Work instructions – Of the lines below, copy those that hold the word "TowRus".

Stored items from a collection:
======

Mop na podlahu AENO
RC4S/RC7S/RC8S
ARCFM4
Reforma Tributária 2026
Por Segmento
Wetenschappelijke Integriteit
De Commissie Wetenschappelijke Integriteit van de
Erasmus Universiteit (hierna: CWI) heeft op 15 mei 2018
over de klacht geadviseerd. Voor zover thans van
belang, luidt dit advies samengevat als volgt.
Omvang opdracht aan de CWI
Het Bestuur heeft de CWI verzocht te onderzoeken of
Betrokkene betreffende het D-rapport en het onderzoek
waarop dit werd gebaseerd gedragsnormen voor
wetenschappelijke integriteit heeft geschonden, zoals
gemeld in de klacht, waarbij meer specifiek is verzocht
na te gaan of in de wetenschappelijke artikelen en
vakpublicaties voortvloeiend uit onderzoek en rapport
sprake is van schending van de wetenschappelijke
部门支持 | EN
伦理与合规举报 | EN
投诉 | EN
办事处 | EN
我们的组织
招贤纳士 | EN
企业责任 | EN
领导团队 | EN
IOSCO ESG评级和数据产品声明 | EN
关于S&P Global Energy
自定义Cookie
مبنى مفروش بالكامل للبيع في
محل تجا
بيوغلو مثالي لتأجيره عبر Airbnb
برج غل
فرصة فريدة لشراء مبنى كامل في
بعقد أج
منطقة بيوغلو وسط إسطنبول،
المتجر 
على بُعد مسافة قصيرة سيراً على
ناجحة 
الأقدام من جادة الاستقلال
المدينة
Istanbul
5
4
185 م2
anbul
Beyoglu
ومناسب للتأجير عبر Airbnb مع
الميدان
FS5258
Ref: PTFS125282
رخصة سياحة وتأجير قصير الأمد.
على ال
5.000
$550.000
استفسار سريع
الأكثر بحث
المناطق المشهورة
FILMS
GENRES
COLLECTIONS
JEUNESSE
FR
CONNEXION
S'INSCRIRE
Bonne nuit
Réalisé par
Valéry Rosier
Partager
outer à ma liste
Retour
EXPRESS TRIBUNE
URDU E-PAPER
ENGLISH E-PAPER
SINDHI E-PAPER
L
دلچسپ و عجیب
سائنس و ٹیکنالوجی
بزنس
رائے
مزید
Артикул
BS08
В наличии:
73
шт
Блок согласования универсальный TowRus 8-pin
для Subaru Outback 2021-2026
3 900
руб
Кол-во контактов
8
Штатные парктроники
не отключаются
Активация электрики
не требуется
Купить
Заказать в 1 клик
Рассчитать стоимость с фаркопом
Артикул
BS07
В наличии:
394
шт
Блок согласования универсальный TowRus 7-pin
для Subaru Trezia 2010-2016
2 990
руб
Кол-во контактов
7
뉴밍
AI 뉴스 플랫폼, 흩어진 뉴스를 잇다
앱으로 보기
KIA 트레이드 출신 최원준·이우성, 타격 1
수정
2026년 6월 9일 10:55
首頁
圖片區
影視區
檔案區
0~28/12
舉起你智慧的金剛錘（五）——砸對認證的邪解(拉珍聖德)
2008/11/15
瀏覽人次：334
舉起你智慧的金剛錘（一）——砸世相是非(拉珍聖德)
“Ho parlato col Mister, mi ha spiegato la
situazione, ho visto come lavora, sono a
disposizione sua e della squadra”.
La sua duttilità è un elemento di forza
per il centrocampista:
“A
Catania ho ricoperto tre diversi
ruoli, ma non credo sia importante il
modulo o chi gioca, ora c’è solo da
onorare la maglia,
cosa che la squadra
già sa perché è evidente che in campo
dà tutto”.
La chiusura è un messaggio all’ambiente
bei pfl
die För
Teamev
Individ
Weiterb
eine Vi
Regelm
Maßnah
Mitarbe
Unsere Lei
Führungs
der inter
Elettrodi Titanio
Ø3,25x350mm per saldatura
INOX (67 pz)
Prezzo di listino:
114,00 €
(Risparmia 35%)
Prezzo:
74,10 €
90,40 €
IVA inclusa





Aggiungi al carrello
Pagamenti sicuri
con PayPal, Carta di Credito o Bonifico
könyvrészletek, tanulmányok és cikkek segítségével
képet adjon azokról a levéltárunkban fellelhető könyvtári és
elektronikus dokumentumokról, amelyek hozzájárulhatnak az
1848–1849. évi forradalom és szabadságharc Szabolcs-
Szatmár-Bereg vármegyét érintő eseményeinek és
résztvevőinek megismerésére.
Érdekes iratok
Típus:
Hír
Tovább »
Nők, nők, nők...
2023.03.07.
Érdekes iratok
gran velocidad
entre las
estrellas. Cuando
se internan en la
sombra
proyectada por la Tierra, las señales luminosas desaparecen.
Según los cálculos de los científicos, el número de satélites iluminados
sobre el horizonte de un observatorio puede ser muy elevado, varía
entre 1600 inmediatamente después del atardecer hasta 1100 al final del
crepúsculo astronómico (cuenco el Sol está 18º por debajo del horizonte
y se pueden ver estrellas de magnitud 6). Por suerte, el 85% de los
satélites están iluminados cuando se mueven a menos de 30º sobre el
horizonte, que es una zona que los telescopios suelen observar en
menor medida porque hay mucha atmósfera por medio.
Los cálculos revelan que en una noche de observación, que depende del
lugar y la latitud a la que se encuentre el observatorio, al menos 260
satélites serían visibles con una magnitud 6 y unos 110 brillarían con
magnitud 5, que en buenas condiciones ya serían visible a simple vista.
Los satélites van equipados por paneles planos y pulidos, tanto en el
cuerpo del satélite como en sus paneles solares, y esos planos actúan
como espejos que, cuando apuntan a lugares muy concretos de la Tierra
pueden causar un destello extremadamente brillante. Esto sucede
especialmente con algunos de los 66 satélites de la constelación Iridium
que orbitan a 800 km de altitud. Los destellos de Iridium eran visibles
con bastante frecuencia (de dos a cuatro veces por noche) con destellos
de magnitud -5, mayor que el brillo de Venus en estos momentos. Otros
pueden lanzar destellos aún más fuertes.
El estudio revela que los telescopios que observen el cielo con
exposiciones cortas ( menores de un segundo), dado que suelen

======

Result –
Блок согласования универсальный TowRus 8-pin
Блок согласования универсальный TowRus 7-pin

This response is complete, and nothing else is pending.